Sunday, 13 April 2025

That tariff formula

I really want to get back to blogging. And what a time to do so, as the world collapses around us! So I'll start with a take on the (now partially suspended) Trump tariffs and in particular, that formula...


The formula through which Trump set his "reciprocal" tariffs has been roundly ridiculed, and as a determination for a tariff rate that other countries are charging the USA, it rightly deserves to be. But the administration's technical justification does not claim that it is the tariff that other countries are charging the US. Rather, it mislabels "reciprocal tariffs" as the tariff required to be levied by the USA on its trading partners in order to achieve bilateral trade balance. Does it make sense on this basis?

Kind of... They claim the trade elasticity ϵ=4 [reasonable], and the pass-through rate ϕ=0.25 [seems very low to me] (conveniently cancelling each other out, but let's take them at their word). So let's consider the case where xi=75 and mi=100 so that Δτi=25% and consider what this formula would predict happens:

Firstly, the formula assumes that there is no exchange rate adjustment, which is a fairly heroic assumption. And the formula also assumes no impact on exports, which is again questionable (though perhaps follows from no exchange rate adjustment in the absence of retaliation).

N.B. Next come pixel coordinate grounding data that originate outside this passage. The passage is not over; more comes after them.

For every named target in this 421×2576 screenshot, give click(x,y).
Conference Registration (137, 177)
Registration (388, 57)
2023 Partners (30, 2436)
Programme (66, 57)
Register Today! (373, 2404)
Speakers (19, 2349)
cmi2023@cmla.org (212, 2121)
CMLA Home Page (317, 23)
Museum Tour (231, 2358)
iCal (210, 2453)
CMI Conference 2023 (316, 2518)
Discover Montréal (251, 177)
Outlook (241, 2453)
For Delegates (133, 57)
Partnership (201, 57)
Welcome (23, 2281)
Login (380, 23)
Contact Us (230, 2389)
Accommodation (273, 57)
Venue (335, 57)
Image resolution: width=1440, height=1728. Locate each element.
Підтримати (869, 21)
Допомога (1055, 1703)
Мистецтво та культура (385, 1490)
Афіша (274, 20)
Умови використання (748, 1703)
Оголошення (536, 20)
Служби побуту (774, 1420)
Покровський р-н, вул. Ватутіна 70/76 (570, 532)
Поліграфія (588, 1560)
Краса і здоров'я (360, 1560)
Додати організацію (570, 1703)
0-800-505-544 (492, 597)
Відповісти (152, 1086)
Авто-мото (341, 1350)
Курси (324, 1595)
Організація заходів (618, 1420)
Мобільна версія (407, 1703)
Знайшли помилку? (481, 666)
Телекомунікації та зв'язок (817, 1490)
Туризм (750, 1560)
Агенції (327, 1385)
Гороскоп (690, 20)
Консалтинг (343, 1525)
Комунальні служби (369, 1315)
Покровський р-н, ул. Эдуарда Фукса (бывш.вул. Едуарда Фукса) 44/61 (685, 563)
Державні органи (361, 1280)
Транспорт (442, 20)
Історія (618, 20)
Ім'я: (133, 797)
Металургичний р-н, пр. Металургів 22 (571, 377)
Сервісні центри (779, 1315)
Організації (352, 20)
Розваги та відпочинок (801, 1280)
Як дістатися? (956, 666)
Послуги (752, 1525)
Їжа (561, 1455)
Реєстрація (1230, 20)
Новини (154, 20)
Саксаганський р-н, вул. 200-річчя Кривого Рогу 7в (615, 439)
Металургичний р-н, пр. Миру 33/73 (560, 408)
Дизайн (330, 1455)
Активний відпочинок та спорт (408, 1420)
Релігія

Secondly, the low pass-through rate implies that prices rise by 6.25% (25% tariff times 0.25 pass-through), meaning foreign producers accept a price cut of 18.75% (since the consumer price has to cover payment to the foreign producers and the tariff payment).

And thirdly, the 6.25% price rise combined with the trade elasticity of -4 means that imports fall by 25.

So what is the outcome of this? Well there is bilateral trade balance with exports and imports now both 75. But in income flow terms between the countries this is an overreaction, as the foreign producers are only paid 56.25 of this with the 25% tariff raising 18.75 for the US government. And US consumers won't be too happy: a 6.25% price increase, combined with a 25% drop in the nominal value, means they are enjoying 29.4% fewer imported goods.

Overall then, this formula may be an answer to the question: "what tariff should we charge to eliminate the trade deficit?"; but it relies on some heroic assumptions, and even taking it at face value its imposition implies some unpleasant outcomes.